### How to complete this task
Once the lines below holding the string "expands" are counted, give that number alone.

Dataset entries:

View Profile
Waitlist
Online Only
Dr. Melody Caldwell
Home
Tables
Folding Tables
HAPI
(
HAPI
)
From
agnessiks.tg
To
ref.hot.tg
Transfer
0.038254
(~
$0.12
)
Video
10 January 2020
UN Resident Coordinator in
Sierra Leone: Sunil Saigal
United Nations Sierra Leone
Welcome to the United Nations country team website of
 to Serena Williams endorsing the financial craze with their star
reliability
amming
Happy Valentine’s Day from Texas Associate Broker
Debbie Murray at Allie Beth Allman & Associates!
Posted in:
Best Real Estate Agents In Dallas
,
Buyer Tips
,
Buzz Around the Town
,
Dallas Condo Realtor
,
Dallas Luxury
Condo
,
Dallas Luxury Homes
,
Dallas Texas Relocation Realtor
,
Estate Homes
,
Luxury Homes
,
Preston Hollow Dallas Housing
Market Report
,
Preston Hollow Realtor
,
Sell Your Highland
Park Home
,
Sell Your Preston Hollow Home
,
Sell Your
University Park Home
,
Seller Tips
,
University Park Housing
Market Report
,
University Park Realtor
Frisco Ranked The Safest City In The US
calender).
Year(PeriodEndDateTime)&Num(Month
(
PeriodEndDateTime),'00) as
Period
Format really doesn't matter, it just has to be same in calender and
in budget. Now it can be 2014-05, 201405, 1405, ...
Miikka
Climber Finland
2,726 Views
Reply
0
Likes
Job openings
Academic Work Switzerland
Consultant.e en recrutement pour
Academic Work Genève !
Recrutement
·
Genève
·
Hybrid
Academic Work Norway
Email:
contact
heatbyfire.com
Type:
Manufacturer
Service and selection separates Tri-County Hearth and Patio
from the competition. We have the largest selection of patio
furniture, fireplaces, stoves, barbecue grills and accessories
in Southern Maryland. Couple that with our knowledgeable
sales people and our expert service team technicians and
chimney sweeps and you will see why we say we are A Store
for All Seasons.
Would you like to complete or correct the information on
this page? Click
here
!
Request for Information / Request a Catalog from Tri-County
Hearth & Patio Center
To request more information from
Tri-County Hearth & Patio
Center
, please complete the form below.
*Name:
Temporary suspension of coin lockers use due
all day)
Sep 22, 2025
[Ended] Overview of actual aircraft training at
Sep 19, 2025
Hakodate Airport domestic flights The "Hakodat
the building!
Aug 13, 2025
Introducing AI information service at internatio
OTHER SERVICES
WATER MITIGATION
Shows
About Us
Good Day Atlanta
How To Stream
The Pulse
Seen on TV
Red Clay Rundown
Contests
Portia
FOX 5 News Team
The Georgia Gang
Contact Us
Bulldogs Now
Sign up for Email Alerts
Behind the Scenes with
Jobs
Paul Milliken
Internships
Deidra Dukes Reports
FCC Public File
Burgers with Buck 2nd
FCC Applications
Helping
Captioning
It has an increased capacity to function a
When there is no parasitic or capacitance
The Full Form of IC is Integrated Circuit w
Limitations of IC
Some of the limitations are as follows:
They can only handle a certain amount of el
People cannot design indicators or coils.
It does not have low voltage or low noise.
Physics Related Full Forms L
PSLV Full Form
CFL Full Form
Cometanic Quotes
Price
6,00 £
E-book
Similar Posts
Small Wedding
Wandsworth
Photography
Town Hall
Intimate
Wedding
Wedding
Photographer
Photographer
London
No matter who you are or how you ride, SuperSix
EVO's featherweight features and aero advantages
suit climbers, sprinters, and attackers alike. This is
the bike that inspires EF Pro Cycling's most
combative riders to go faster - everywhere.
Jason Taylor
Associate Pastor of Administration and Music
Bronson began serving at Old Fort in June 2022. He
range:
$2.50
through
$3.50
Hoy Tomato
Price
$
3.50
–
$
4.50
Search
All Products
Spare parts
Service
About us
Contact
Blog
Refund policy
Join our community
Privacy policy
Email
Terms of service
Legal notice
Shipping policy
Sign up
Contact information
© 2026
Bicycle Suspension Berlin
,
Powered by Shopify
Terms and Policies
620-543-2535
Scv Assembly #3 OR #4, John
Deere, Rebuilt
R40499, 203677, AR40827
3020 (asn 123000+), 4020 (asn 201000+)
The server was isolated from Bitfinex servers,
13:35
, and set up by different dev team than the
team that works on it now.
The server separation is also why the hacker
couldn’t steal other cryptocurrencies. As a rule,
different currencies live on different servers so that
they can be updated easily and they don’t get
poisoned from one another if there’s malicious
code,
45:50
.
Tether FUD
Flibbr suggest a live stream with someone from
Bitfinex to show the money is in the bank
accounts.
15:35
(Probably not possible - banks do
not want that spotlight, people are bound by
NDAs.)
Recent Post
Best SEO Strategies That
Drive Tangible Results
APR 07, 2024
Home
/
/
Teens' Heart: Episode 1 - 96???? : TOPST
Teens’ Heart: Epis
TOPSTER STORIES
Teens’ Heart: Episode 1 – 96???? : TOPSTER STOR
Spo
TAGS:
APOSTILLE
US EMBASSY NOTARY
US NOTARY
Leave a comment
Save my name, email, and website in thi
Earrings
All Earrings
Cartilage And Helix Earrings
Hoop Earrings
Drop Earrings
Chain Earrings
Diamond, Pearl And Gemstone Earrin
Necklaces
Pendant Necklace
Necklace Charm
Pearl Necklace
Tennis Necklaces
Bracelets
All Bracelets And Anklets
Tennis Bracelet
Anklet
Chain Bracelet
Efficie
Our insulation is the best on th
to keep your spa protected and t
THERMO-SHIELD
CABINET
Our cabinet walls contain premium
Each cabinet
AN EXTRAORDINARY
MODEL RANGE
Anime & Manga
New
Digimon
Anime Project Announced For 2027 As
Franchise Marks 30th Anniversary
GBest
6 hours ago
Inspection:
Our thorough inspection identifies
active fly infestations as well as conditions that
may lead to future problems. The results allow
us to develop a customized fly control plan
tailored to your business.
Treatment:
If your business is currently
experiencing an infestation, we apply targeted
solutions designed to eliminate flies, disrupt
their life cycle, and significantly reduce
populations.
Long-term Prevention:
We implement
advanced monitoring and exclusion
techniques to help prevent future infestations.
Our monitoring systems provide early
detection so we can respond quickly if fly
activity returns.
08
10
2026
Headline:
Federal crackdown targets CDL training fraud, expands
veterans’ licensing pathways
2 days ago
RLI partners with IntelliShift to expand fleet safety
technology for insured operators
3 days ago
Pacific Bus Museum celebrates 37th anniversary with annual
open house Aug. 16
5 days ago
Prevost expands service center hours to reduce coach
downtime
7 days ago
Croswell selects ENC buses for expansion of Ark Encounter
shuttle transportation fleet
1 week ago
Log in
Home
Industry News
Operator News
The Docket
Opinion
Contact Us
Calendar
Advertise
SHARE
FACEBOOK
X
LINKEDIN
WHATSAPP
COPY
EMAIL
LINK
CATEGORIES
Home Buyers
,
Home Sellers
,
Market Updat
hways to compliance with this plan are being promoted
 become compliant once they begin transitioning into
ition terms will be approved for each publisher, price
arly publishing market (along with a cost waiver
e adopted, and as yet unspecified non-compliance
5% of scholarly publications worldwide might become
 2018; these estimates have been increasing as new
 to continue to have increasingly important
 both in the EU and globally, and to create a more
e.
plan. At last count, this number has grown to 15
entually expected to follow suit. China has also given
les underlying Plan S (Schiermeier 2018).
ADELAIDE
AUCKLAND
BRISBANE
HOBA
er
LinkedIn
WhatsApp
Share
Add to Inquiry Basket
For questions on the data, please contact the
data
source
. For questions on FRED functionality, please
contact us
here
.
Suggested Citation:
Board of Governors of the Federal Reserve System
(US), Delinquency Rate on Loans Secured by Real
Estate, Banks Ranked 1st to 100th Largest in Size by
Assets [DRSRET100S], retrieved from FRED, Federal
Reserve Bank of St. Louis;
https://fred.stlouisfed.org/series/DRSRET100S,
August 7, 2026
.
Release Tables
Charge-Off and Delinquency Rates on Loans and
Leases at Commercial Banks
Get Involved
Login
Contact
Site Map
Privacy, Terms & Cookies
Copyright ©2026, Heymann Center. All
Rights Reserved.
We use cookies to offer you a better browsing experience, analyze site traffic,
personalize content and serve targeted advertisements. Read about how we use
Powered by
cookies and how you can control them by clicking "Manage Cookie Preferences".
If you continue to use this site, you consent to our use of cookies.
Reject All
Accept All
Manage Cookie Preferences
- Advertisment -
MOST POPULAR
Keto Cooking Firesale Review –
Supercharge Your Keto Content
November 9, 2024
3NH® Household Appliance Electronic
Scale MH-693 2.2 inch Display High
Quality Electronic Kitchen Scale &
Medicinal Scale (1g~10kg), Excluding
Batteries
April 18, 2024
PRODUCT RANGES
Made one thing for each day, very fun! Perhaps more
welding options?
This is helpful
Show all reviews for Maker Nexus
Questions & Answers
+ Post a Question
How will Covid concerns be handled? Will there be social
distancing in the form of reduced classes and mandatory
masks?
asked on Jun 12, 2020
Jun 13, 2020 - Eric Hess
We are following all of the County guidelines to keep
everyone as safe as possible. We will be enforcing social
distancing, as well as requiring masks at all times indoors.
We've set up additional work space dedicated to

### Solution for this exercise
2